Linearity as an Integration Axiom

Showing its independence from the previous axioms

This note is part of the story of sketching out an axiomatic understanding of integration. Recall the original question: do the following axioms uniquely determine the value of $\int_{I}f$ , when $f$ is integrable?

Rectangle Areas: If $k\in\RR$ then $f(x)=k$ is an element of $\mathcal{I}([a,b])$ for any interval $[a,b]$ and $\int_{[a,b]}k = k(b-a).$
Comparison: If $f,g\in \mathcal{I}([a,b])$ and $f(x)\leq g(x)$ for all $x\in[a,b]$ then $\int_{[a,b]}f\leq\int_{[a,b]}g$
Subdivision: If $[a,b]$ is an interval and $c\in[a,b]$ , then $f\in\mathcal{I}([a,b])$ if and only if $f\in\mathcal{I}([a,c])$ and $f\in\mathcal{I}([c,b])$ . Furthermore, in this case their values are related by $\int_{[a,b]}f = \int_{[a,c]}f +\int_{[c,b]}f$

This was proven false by finding a specific counterexample: the upper and lower Darboux integrals satisfy these axioms, but disagree on what to assign the characteristic function of the rationals.

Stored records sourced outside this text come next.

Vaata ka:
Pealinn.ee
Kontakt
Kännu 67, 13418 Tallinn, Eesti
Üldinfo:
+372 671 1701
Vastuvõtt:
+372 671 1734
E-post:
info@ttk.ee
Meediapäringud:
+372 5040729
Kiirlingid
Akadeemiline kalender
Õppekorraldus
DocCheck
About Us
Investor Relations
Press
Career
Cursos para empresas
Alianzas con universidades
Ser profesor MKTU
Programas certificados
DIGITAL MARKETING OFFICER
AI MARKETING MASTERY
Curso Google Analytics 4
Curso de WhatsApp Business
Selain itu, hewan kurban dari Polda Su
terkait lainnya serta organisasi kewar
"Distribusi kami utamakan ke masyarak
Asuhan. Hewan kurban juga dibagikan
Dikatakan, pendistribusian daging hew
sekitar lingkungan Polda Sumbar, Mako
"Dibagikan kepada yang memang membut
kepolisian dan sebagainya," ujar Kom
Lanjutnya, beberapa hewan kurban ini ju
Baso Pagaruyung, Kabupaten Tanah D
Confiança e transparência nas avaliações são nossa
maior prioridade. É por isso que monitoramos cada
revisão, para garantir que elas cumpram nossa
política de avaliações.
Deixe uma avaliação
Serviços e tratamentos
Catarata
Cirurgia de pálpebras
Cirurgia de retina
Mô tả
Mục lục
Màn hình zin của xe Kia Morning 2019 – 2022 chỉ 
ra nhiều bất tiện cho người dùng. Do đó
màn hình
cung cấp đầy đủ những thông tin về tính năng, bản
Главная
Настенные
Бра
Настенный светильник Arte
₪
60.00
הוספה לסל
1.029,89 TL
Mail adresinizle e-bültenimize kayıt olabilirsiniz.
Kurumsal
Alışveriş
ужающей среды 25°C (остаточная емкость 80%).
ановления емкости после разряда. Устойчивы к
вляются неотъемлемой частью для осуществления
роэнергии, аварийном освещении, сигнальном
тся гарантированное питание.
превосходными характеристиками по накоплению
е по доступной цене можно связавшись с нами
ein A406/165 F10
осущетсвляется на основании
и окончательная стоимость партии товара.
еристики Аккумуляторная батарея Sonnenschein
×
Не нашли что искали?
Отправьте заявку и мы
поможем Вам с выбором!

The purpose of this note is to propose a strengthening of these axioms, which eliminates this counterexample.

Linearity

An integral is linear if for every $f,g$ which are integrable on an interval $I$ , and every pair $c,k\in\mathbb{R}$ of constants, we have $cf+kg$ is also integrable on $I$ , and $\int_{I} (cf+kg)=c\int_I f +k\int_I g$

While this property is familiar from our standard theories of integration, it is not implied by these axioms:

Linearity is independent of the three initial axioms.

It is a standard exercise in real analysis to prove from the construction, that the Darboux integral is linear. Thus there are models of the axioms which are linear. But consider the upper Darboux integral used in this construction. Taken alone this also satisfies the three axioms above, but it fails linearity, as we can check using the characteristic function of the rationals $\chi_\mathbb{Q}$ .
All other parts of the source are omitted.